:: Input data ::

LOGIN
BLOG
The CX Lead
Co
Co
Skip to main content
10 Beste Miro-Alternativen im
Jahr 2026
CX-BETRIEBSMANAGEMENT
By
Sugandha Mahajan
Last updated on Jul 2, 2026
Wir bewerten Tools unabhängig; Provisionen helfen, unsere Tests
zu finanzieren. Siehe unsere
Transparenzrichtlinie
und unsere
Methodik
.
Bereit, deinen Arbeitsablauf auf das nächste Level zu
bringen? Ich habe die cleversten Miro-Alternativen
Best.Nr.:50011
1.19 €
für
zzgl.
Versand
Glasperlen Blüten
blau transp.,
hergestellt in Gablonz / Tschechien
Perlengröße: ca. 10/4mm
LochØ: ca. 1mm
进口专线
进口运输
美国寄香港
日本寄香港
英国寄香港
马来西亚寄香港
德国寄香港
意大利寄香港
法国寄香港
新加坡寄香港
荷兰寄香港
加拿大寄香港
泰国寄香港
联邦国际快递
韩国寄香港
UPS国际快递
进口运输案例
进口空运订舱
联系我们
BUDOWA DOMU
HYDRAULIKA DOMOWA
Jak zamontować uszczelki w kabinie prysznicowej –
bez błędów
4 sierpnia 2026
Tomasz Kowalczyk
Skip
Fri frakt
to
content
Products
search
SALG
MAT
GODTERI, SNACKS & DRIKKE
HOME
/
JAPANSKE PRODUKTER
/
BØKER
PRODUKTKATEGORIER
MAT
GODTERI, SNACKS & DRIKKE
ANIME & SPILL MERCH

:: Exercise prompt ::
Please tally the lines above that contain "Alternativen" and report nothing but the total.

:: Task output ::
2